Supplied entries:
------------------------------------------------------------------------

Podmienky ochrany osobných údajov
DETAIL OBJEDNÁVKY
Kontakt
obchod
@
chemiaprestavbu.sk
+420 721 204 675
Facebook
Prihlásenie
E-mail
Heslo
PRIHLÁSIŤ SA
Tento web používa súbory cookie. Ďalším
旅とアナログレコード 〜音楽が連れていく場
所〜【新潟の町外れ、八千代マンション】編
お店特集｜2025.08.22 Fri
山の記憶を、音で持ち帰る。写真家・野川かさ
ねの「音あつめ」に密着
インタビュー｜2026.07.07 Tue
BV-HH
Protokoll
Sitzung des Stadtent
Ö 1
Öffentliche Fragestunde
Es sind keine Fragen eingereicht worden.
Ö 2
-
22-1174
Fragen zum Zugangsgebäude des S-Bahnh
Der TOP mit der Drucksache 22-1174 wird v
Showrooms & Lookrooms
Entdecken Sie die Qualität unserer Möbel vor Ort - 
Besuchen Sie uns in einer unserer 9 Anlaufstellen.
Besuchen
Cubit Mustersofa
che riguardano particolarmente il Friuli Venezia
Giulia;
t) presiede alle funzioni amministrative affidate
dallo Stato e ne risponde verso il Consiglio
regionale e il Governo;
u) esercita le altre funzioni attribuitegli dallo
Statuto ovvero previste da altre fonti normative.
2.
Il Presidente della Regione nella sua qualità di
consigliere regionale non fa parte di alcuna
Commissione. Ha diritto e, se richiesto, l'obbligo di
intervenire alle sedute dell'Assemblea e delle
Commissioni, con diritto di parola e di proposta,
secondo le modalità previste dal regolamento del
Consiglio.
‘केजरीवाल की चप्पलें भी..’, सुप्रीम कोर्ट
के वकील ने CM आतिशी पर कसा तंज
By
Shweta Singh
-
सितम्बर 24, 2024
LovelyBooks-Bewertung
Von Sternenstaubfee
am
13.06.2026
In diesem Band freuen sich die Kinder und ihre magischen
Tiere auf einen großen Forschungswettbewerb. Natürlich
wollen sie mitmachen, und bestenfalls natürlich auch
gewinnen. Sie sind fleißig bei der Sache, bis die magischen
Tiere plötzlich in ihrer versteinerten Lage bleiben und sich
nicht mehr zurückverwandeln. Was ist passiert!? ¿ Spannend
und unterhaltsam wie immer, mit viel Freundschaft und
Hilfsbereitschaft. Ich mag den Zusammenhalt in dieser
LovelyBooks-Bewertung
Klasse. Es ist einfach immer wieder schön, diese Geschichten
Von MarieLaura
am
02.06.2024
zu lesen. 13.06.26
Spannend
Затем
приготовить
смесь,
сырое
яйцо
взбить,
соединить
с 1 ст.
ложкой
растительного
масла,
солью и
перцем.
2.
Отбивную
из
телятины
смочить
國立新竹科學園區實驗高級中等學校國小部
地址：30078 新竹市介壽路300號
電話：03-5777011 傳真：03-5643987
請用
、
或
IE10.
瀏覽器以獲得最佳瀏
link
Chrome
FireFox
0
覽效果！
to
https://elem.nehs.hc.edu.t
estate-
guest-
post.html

------------------------------------------------------------------------

Work instructions: The lines from the beginning of the records through the line containing "Cubit Mustersofa" should be reproduced exactly. Include nothing else.

Problem solution:
Podmienky ochrany osobných údajov
DETAIL OBJEDNÁVKY
Kontakt
obchod
@
chemiaprestavbu.sk
+420 721 204 675
Facebook
Prihlásenie
E-mail
Heslo
PRIHLÁSIŤ SA
Tento web používa súbory cookie. Ďalším
旅とアナログレコード 〜音楽が連れていく場
所〜【新潟の町外れ、八千代マンション】編
お店特集｜2025.08.22 Fri
山の記憶を、音で持ち帰る。写真家・野川かさ
ねの「音あつめ」に密着
インタビュー｜2026.07.07 Tue
BV-HH
Protokoll
Sitzung des Stadtent
Ö 1
Öffentliche Fragestunde
Es sind keine Fragen eingereicht worden.
Ö 2
-
22-1174
Fragen zum Zugangsgebäude des S-Bahnh
Der TOP mit der Drucksache 22-1174 wird v
Showrooms & Lookrooms
Entdecken Sie die Qualität unserer Möbel vor Ort - 
Besuchen Sie uns in einer unserer 9 Anlaufstellen.
Besuchen
Cubit Mustersofa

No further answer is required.